Copy constructor from non-const argument suggested by thread-safety rules

I have a wrapper to legacy code. In this legacy code the function that duplicates an object is not thread safe (when calling on the same first argument), therefore it is not marked const. I guess following modern rules: https://herbsutter.com/2013/01/01/video-you-dont-know-const-and-mutable/

class A{
   L* impl_; // the legacy object has to be in the heap
   A(A const&) = delete;
   L* duplicate(){L* ret; legacy_duplicate(impl_, &L); return ret;}
   ... // proper resource management here
};

This duplicate looks like a good way to implement a copy constructor, except for the detail that is it not const. Therefore I cannot do this:

class A{
   L* impl_; // the legacy object has to be in the heap
   A(A const& other) : L{other.duplicate()}{} // error calling a non-const function
   L* duplicate(){L* ret; legacy_duplicate(impl_, &L); return ret;}
};

So what is the way out this paradoxical situation?

(Let's say also that legacy_duplicate is not thread-safe but I know leaves the object in the original state when it exits. Being a C-function the behavior is only document but has no concept of constness.)

I can think of many possible scenarios:

(1) One possibility is that there is no way to implement a copy constructor with the usual semantics at all. (Yes, I can move the object and that is not what I need.)

(2) On the other hand copying an object is inherently non-thread-safe in the sense that copying a simple type can find the source in an half-modified state, so I can just go forward and do this perhaps,

class A{
   L* impl_;
   A(A const& other) : L{const_cast<A&>(other).duplicate()}{} // error calling a non-const function
   L* duplicate(){L* ret; legacy_duplicate(impl_, &L); return ret;}
};

(3) or even just declare duplicate const and lie about thread safety in all contexts. (After all the legacy function doesn't care about const so the compiler will not even complain.)

class A{
   L* impl_;
   A(A const& other) : L{other.duplicate()}{}
   L* duplicate() const{L* ret; legacy_duplicate(impl_, &L); return ret;}
};

(4) Finally, I can follow the logic and make a copy-constructor that takes a non-const argument.

class A{
   L* impl_;
   A(A const&) = delete;
   A(A& other) : L{other.duplicate()}{}
   L* duplicate(){L* ret; legacy_duplicate(impl_, &L); return ret;}
};

It turns out that this works in many contexts, because these objects are not usually const.

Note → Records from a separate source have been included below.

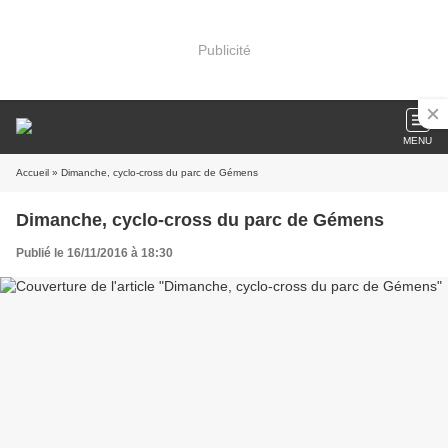
Publicité
MENU
Accueil
» Dimanche, cyclo-cross du parc de Gémens
Dimanche, cyclo-cross du parc de Gémens
Publié le 16/11/2016 à 18:30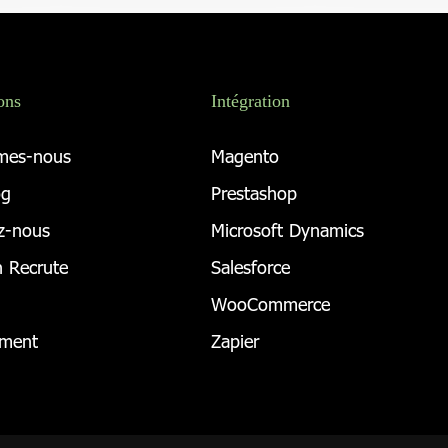
ons
Intégration
mes-nous
Magento
og
Prestashop
z-nous
Microsoft Dynamics
 Recrute
Salesforce
WooCommerce
ement
Zapier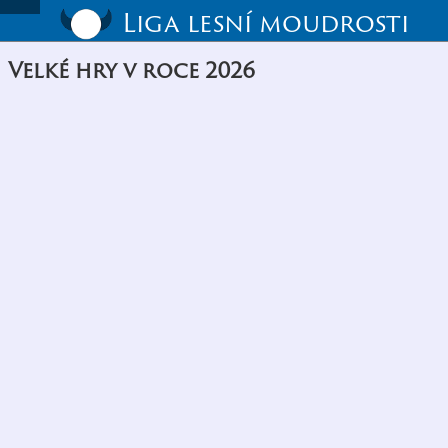
Liga lesní moudrosti
Velké hry v roce 2026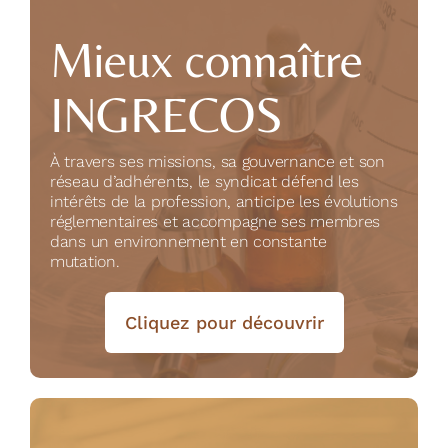
Mieux connaître
INGRECOS
À travers ses missions, sa gouvernance et son
réseau d’adhérents, le syndicat défend les
intérêts de la profession, anticipe les évolutions
réglementaires et accompagne ses membres
dans un environnement en constante
mutation.
Cliquez pour découvrir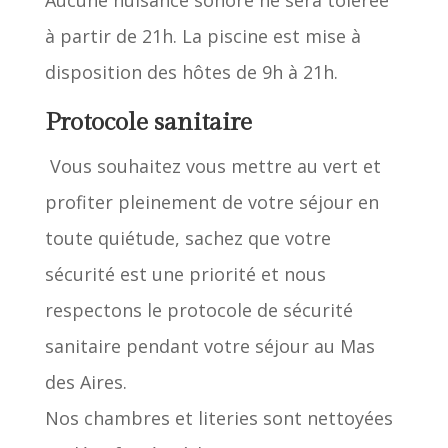
à partir de 21h. La piscine est mise à
disposition des hôtes de 9h à 21h.
Protocole sanitaire
Vous souhaitez vous mettre au vert et
profiter pleinement de votre séjour en
toute quiétude, sachez que votre
sécurité est une priorité et nous
respectons le protocole de sécurité
sanitaire pendant votre séjour au Mas
des Aires.
Nos chambres et literies sont nettoyées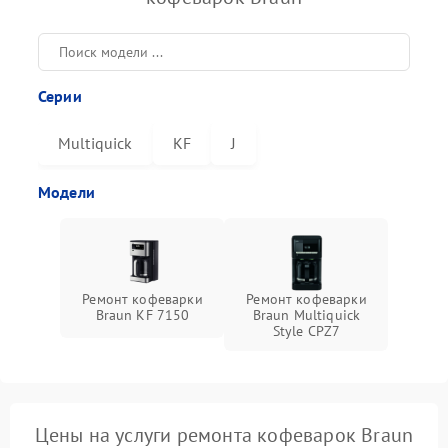
Серии
Multiquick
KF
J
Модели
Ремонт кофеварки
Ремонт кофеварки
Braun KF 7150
Braun Multiquick
Style CPZ7
Цены на услуги ремонта кофеварок Braun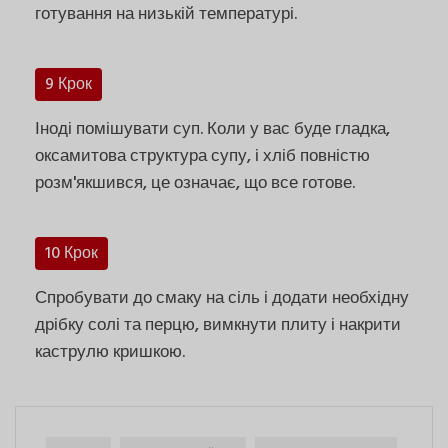
готування на низькій температурі.
9 Крок
Іноді помішувати суп. Коли у вас буде гладка,
оксамитова структура супу, і хліб повністю
розм'якшився, це означає, що все готове.
10 Крок
Спробувати до смаку на сіль і додати необхідну
дрібку солі та перцю, вимкнути плиту і накрити
каструлю кришкою.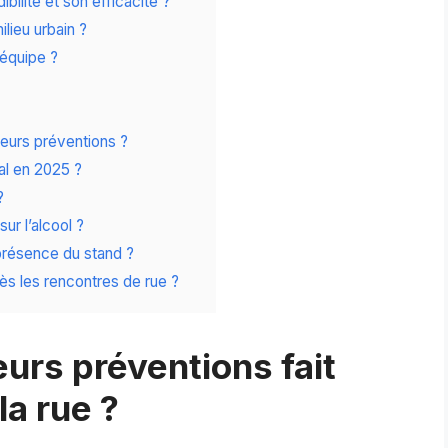
bilité et son efficacité ?
lieu urbain ?
équipe ?
uleurs préventions ?
val en 2025 ?
?
ur l’alcool ?
présence du stand ?
rès les rencontres de rue ?
urs préventions fait
a rue ?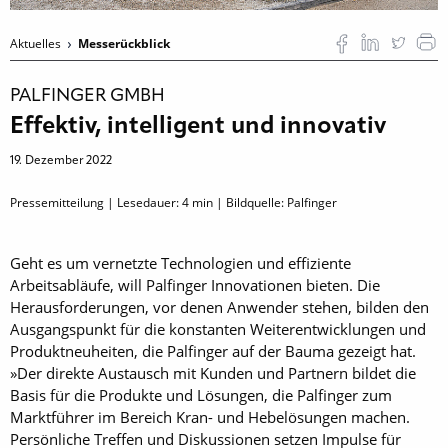
Aktuelles
Messerückblick
PALFINGER GMBH
Effektiv, intelligent und innovativ
19. Dezember 2022
Pressemitteilung | Lesedauer:
4
min | Bildquelle: Palfinger
Geht es um vernetzte Technologien und effiziente
Arbeitsabläufe, will Palfinger Innovationen bieten. Die
Herausforderungen, vor denen Anwender stehen, bilden den
Ausgangspunkt für die konstanten Weiterentwicklungen und
Produktneuheiten, die Palfinger auf der Bauma gezeigt hat.
»Der direkte Austausch mit Kunden und Partnern bildet die
Basis für die Produkte und Lösungen, die Palfinger zum
Marktführer im Bereich Kran- und Hebelösungen machen.
Persönliche Treffen und Diskussionen setzen Impulse für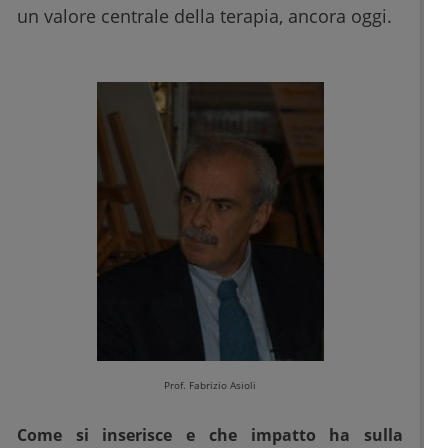
un valore centrale della terapia, ancora oggi.
Prof. Fabrizio Asioli
Come si inserisce e che impatto ha sulla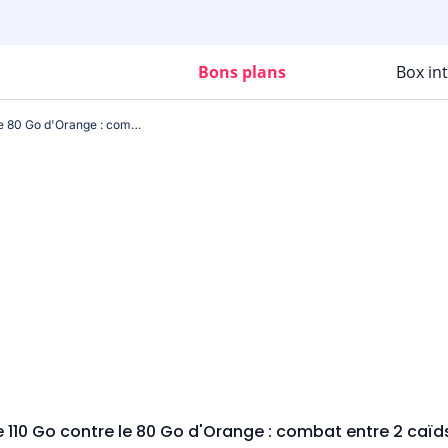
Bons plans
Box in
La Série Free 110 Go contre le 80 Go d'Orange : combat entre 2 caïds du marché
ee 110 Go contre le 80 Go d'Orange : combat entre 2 caï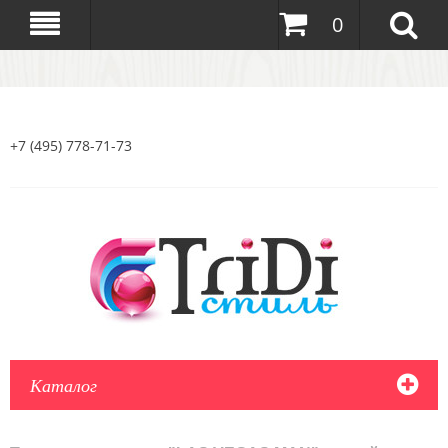
0
+7 (495) 778-71-73
Каталог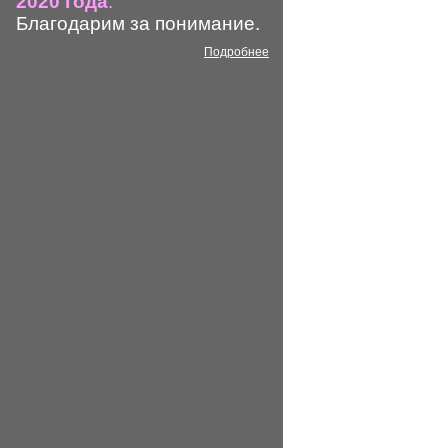
2020 года
.
Благодарим за понимание.
Подробнее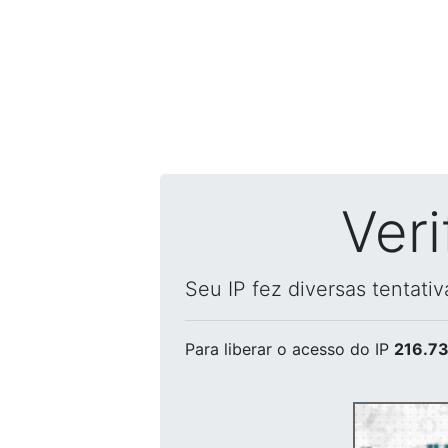
Ver
Seu IP fez diversas tentati
Para liberar o acesso
do IP
216.73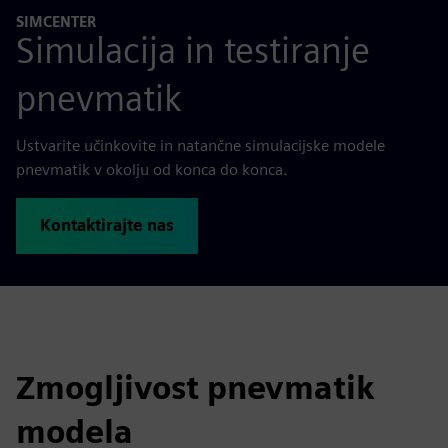
SIMCENTER
Simulacija in testiranje
pnevmatik
Ustvarite učinkovite in natančne simulacijske modele
pnevmatik v okolju od konca do konca.
Kontaktirajte nas
Zmogljivost pnevmatik
modela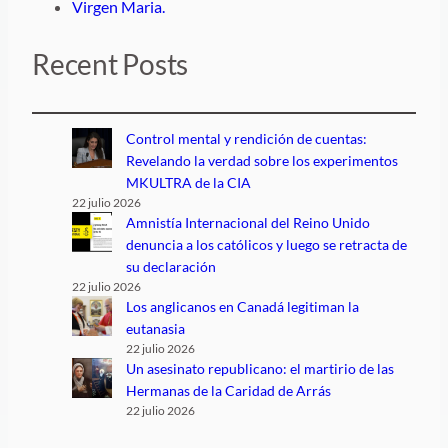
Virgen Maria.
Recent Posts
Control mental y rendición de cuentas:
Revelando la verdad sobre los experimentos
MKULTRA de la CIA
22 julio 2026
Amnistía Internacional del Reino Unido
denuncia a los católicos y luego se retracta de
su declaración
22 julio 2026
Los anglicanos en Canadá legitiman la
eutanasia
22 julio 2026
Un asesinato republicano: el martirio de las
Hermanas de la Caridad de Arrás
22 julio 2026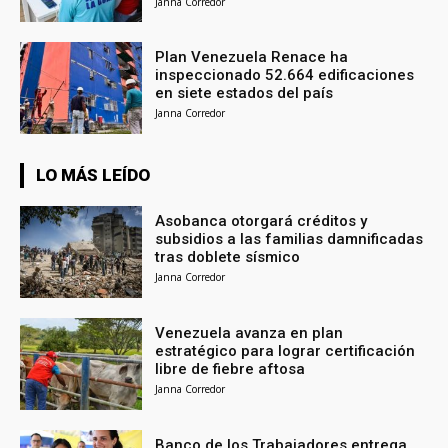
Janna Corredor
Plan Venezuela Renace ha
inspeccionado 52.664 edificaciones
en siete estados del país
Janna Corredor
LO MÁS LEÍDO
Asobanca otorgará créditos y
subsidios a las familias damnificadas
tras doblete sísmico
Janna Corredor
Venezuela avanza en plan
estratégico para lograr certificación
libre de fiebre aftosa
Janna Corredor
Banco de los Trabajadores entrega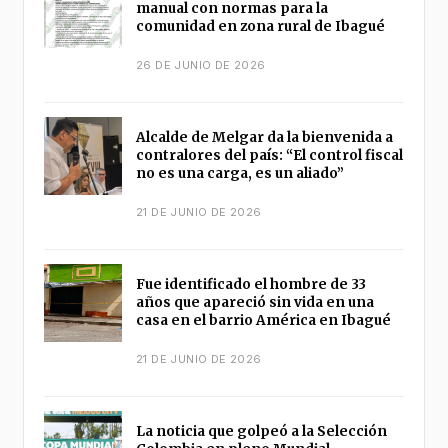
manual con normas para la
comunidad en zona rural de Ibagué
26 DE JUNIO DE 2026
Alcalde de Melgar da la bienvenida a
contralores del país: “El control fiscal
no es una carga, es un aliado”
21 DE JUNIO DE 2026
Fue identificado el hombre de 33
años que apareció sin vida en una
casa en el barrio América en Ibagué
21 DE JUNIO DE 2026
La noticia que golpeó a la Selección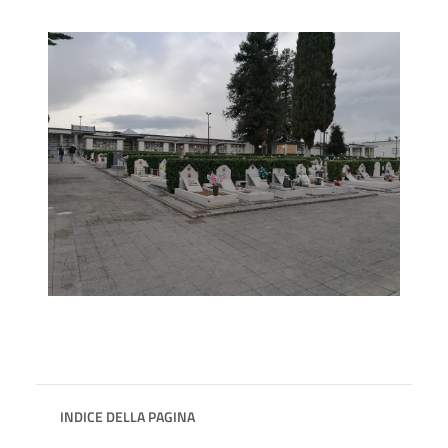
INDICE DELLA PAGINA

The question is, it this a valid or common route?

I cannot name them, but I intuitively expect lots of problems down the road of having a non-const copy constructor.

(5) Finally, although this seems to be an overkill and could have a steep runtime cost, I could add a mutex:

class A{
   L* impl_;
   A(A const& other) : L{other.duplicate_locked()}{}
   L* duplicate(){
      L* ret; legacy_duplicate(impl_, &L); return ret;
   }
   L* duplicate_locked() const{
      std::lock_guard<std::mutex> lk(other.mut);
      L* ret; legacy_duplicate(impl_, &L); return ret;
   }
   mutable std::mutex mut;
};

But being forced to do this looks like pessimization and makes the class bigger. I am not sure. I am currently leaning towards (4), or (5) or a combination of both.